**Work request:** Where does the string "European" appear in the records? Copy each line that holds it.

(Dataset begins)

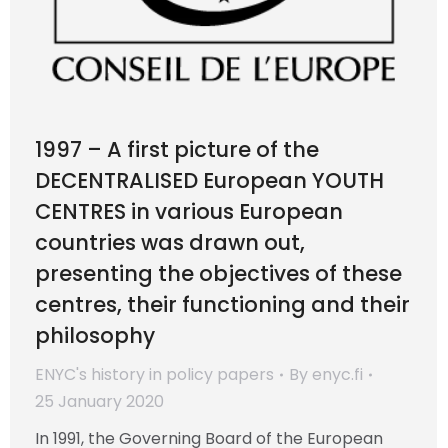
1997 – A first picture of the
DECENTRALISED European YOUTH
CENTRES in various European
countries was drawn out,
presenting the objectives of these
centres, their functioning and their
philosophy
ENYC's history in policy papers
By
enyc.fi
25 January 2020
In 1991, the Governing Board of the European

(Dataset ends)

**Expected answer:**
DECENTRALISED European YOUTH
CENTRES in various European
In 1991, the Governing Board of the European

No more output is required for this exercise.